_Dataset extract:_
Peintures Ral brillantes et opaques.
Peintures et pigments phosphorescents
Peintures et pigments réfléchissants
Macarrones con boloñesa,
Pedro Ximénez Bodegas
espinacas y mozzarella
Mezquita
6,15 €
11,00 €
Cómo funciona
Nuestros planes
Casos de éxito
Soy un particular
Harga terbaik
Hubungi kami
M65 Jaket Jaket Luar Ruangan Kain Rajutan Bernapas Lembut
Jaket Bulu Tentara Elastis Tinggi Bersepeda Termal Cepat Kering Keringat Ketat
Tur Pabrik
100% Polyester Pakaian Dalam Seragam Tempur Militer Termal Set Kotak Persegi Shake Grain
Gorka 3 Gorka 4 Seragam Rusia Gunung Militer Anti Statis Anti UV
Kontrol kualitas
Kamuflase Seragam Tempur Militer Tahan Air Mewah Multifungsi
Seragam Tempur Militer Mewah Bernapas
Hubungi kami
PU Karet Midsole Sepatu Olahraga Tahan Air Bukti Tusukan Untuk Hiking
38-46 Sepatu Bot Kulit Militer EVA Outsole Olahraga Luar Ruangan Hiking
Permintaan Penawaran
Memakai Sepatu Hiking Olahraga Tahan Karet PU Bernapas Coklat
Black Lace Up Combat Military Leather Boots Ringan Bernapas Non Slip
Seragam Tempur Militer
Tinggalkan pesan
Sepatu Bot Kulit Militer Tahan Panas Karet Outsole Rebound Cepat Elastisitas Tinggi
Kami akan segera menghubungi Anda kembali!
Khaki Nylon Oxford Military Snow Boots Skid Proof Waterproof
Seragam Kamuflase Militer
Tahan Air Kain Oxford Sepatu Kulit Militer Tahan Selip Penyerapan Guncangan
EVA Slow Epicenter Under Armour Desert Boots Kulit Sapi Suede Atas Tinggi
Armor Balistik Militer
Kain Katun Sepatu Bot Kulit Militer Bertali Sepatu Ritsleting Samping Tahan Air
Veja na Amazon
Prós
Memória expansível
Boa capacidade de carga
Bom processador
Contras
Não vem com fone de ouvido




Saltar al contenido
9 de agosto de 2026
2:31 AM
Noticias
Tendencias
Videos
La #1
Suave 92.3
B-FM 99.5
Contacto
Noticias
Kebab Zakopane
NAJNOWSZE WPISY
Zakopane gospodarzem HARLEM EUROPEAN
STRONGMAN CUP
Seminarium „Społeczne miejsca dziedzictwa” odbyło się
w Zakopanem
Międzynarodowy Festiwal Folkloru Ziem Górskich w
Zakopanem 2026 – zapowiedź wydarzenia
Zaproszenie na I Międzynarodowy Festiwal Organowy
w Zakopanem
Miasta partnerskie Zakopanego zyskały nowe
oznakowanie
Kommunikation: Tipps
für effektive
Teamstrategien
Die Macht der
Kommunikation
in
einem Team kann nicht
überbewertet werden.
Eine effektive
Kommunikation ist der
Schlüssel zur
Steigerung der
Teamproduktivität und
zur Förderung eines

_Work task:_ For each record in the listing, output it again exactly.

_Exercise output:_
Peintures Ral brillantes et opaques.
Peintures et pigments phosphorescents
Peintures et pigments réfléchissants
Macarrones con boloñesa,
Pedro Ximénez Bodegas
espinacas y mozzarella
Mezquita
6,15 €
11,00 €
Cómo funciona
Nuestros planes
Casos de éxito
Soy un particular
Harga terbaik
Hubungi kami
M65 Jaket Jaket Luar Ruangan Kain Rajutan Bernapas Lembut
Jaket Bulu Tentara Elastis Tinggi Bersepeda Termal Cepat Kering Keringat Ketat
Tur Pabrik
100% Polyester Pakaian Dalam Seragam Tempur Militer Termal Set Kotak Persegi Shake Grain
Gorka 3 Gorka 4 Seragam Rusia Gunung Militer Anti Statis Anti UV
Kontrol kualitas
Kamuflase Seragam Tempur Militer Tahan Air Mewah Multifungsi
Seragam Tempur Militer Mewah Bernapas
Hubungi kami
PU Karet Midsole Sepatu Olahraga Tahan Air Bukti Tusukan Untuk Hiking
38-46 Sepatu Bot Kulit Militer EVA Outsole Olahraga Luar Ruangan Hiking
Permintaan Penawaran
Memakai Sepatu Hiking Olahraga Tahan Karet PU Bernapas Coklat
Black Lace Up Combat Military Leather Boots Ringan Bernapas Non Slip
Seragam Tempur Militer
Tinggalkan pesan
Sepatu Bot Kulit Militer Tahan Panas Karet Outsole Rebound Cepat Elastisitas Tinggi
Kami akan segera menghubungi Anda kembali!
Khaki Nylon Oxford Military Snow Boots Skid Proof Waterproof
Seragam Kamuflase Militer
Tahan Air Kain Oxford Sepatu Kulit Militer Tahan Selip Penyerapan Guncangan
EVA Slow Epicenter Under Armour Desert Boots Kulit Sapi Suede Atas Tinggi
Armor Balistik Militer
Kain Katun Sepatu Bot Kulit Militer Bertali Sepatu Ritsleting Samping Tahan Air
Veja na Amazon
Prós
Memória expansível
Boa capacidade de carga
Bom processador
Contras
Não vem com fone de ouvido




Saltar al contenido
9 de agosto de 2026
2:31 AM
Noticias
Tendencias
Videos
La #1
Suave 92.3
B-FM 99.5
Contacto
Noticias
Kebab Zakopane
NAJNOWSZE WPISY
Zakopane gospodarzem HARLEM EUROPEAN
STRONGMAN CUP
Seminarium „Społeczne miejsca dziedzictwa” odbyło się
w Zakopanem
Międzynarodowy Festiwal Folkloru Ziem Górskich w
Zakopanem 2026 – zapowiedź wydarzenia
Zaproszenie na I Międzynarodowy Festiwal Organowy
w Zakopanem
Miasta partnerskie Zakopanego zyskały nowe
oznakowanie
Kommunikation: Tipps
für effektive
Teamstrategien
Die Macht der
Kommunikation
in
einem Team kann nicht
überbewertet werden.
Eine effektive
Kommunikation ist der
Schlüssel zur
Steigerung der
Teamproduktivität und
zur Förderung eines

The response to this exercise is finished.